Information:
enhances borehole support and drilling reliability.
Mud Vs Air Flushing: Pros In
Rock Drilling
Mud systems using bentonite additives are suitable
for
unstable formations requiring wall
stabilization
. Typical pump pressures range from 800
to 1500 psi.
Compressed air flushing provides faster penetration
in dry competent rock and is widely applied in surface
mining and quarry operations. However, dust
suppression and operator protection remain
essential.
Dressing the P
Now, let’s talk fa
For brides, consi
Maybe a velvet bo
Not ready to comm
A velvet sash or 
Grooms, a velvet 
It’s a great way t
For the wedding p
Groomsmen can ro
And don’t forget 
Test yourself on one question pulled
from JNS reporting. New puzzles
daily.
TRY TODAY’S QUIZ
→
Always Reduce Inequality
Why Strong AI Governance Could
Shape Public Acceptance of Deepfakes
...
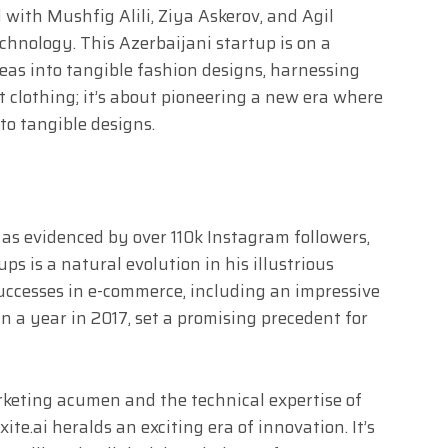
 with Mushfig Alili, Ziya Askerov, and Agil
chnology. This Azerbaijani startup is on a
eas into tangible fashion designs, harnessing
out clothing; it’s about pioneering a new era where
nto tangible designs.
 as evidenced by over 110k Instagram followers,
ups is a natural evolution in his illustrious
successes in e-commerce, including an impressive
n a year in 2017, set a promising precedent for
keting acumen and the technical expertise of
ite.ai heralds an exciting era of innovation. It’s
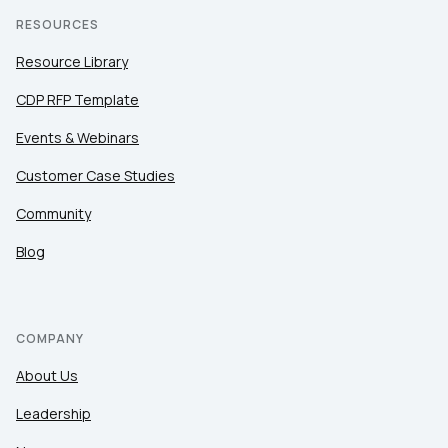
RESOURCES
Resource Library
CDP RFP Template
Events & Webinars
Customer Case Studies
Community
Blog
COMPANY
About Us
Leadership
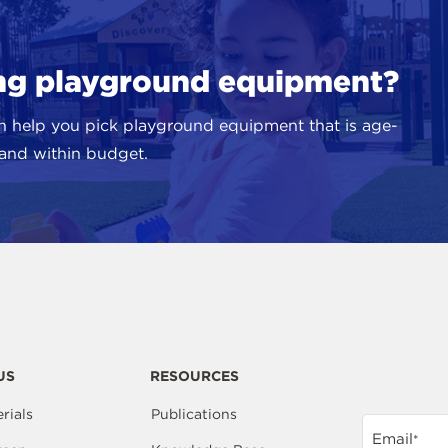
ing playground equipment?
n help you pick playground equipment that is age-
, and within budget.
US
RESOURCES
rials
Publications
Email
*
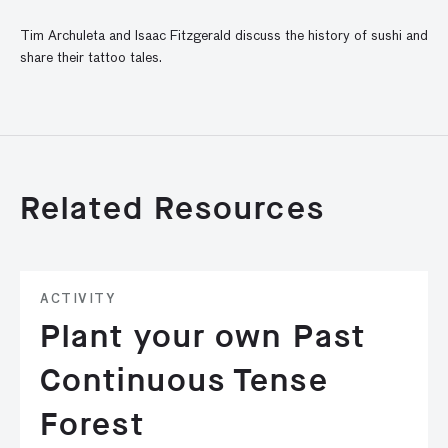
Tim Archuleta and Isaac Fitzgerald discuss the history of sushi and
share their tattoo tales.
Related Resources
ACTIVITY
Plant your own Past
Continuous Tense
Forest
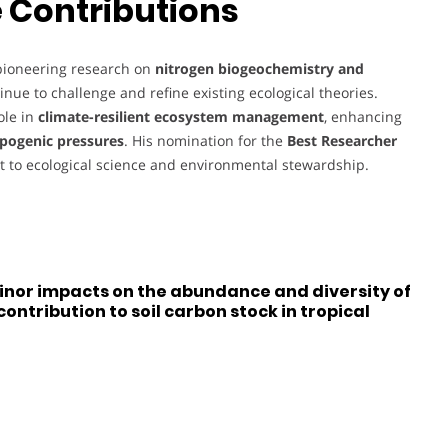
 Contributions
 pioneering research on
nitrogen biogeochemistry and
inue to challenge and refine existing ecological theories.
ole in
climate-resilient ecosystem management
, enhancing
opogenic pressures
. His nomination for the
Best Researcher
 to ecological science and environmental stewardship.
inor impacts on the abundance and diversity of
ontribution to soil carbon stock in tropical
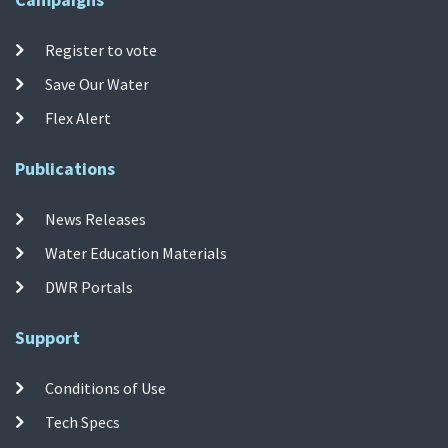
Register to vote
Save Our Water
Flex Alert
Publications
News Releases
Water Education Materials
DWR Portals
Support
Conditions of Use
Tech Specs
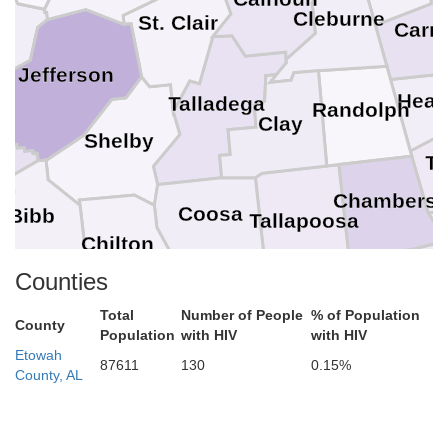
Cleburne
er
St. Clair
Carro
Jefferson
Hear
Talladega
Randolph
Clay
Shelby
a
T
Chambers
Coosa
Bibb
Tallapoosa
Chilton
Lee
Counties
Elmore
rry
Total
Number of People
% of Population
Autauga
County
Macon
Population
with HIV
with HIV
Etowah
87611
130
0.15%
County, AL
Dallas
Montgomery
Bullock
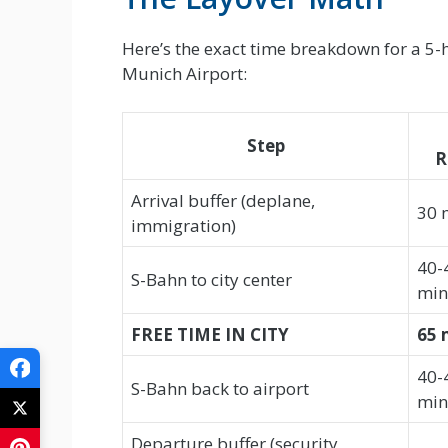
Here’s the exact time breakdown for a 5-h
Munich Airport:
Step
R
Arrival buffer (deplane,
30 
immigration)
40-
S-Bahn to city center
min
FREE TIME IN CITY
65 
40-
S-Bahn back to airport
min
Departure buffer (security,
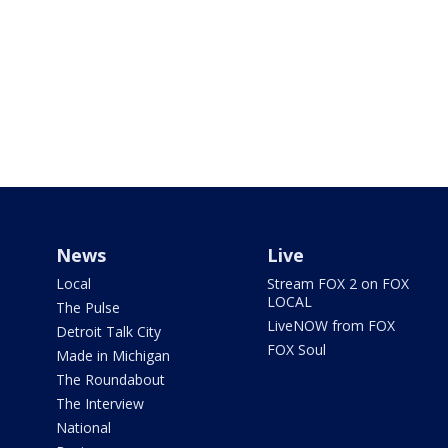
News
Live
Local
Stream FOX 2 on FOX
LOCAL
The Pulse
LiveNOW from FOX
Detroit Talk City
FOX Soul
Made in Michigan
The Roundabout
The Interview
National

Directions for this task: In the entries above, find the line with "to ecological science" and the line with "LiveNOW from FOX". Return exactly those lines and all the ones between them, pictures excluded.

Output below:
 to ecological science and environmental stewardship.
inor impacts on the abundance and diversity of
ontribution to soil carbon stock in tropical
Register to vote
Save Our Water
Flex Alert
Publications
News Releases
Water Education Materials
DWR Portals
Support
Conditions of Use
Tech Specs
Cleburne
er
St. Clair
Carro
Jefferson
Hear
Talladega
Randolph
Clay
Shelby
a
T
Chambers
Coosa
Bibb
Tallapoosa
Chilton
Lee
Counties
Elmore
rry
Total
Number of People
% of Population
Autauga
County
Macon
Population
with HIV
with HIV
Etowah
87611
130
0.15%
County, AL
Dallas
Montgomery
Bullock
Here’s the exact time breakdown for a 5-h
Munich Airport:
Step
R
Arrival buffer (deplane,
30 
immigration)
40-
S-Bahn to city center
min
FREE TIME IN CITY
65 
40-
S-Bahn back to airport
min
Departure buffer (security,
News
Live
Local
Stream FOX 2 on FOX
LOCAL
The Pulse
LiveNOW from FOX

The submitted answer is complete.